The ConversationRelevancyMetric is a conversational metric designed to evaluate whether an LLM chatbot consistently generates relevant responses throughout a conversation. It helps ensure that the chatbot maintains context and provides appropriate replies based on the conversation history.

Required Arguments

  • turns: A list of ModelTestCase instances representing the conversation turns. Each ModelTestCase requires:
  • input: The user’s input to the chatbot.
  • actual_output: The chatbot’s response to the user’s input.

Optional Arguments

  • threshold: A float representing the minimum passing threshold, defaulted to 0.5.
  • model: A string specifying which of OpenAI’s GPT models to use, or any custom LLM model of type DeepEvalBaseLLM. Defaulted to ‘gpt-4o’.
  • include_reason: A boolean which, when set to True, includes a reason for its evaluation score.
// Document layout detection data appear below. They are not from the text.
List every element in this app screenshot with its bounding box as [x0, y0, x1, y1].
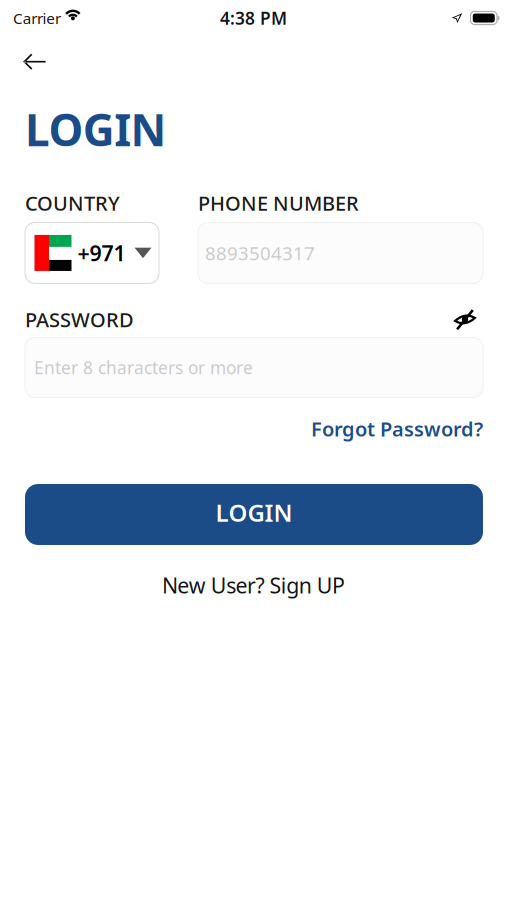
staticText: LOGIN — [216, 497, 292, 528]
button[interactable]: Show password — [454, 310, 483, 329]
staticText: Forgot Password? — [311, 415, 483, 442]
staticText: PHONE NUMBER — [198, 190, 359, 216]
staticText: LOGIN — [25, 100, 167, 158]
staticText: PASSWORD — [25, 306, 134, 333]
button[interactable]: New User? Sign UP — [162, 571, 345, 599]
button[interactable]: +971 — [25, 222, 159, 283]
staticText: +971 — [78, 239, 126, 267]
staticText: Carrier — [13, 8, 61, 28]
staticText: 4:38 PM — [220, 6, 287, 30]
button[interactable]: Back — [12, 44, 57, 80]
staticText: COUNTRY — [25, 190, 120, 216]
button[interactable]: Forgot Password? — [311, 415, 483, 442]
staticText: Enter 8 characters or more — [34, 356, 253, 379]
staticText: 8893504317 — [205, 240, 315, 265]
staticText: New User? Sign UP — [162, 571, 345, 599]
button[interactable]: LOGIN — [25, 484, 483, 545]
Defaulted to True.
  • strict_mode: A boolean which, when set to True, enforces a binary metric score: 1 for perfection, 0 otherwise. It also overrides the current threshold and sets it to 1. Defaulted to False.
  • async_mode: A boolean which, when set to True, enables concurrent execution within the measure() method. Defaulted to True.
  • verbose_mode: A boolean which, when set to True, prints the intermediate steps used to calculate the metric to the console. Defaulted to False.
  • window_size: An integer defining the size of the sliding window of turns used during evaluation. Defaulted to 3.

Usage Example

from agensight.eval.test_case import ModelTestCase, ConversationalTestCase
from agensight.eval.metrics import ConversationRelevancyMetric

convo_test_case = ConversationalTestCase(
    turns=[ModelTestCase(input="...", actual_output="...")]
)
metric = ConversationRelevancyMetric(threshold=0.5)

# To run metric as a standalone
metric.measure(convo_test_case)
print(metric.score, metric.reason)

As a Standalone:

You can run the ConversationRelevancyMetric on a single test case as a standalone, one-off execution. This is useful for debugging or building a custom evaluation pipeline, but it does not provide the benefits of testing reports, platform integration, or optimizations offered by the evaluate() function.

How Is It Calculated?

The ConversationRelevancyMetric score is calculated by determining the ratio of turns with relevant actual outputs to the total number of turns. It constructs sliding windows of turns for each turn and uses an LLM to assess whether the last turn in each window has an actual output relevant to the input, based on the previous conversational context.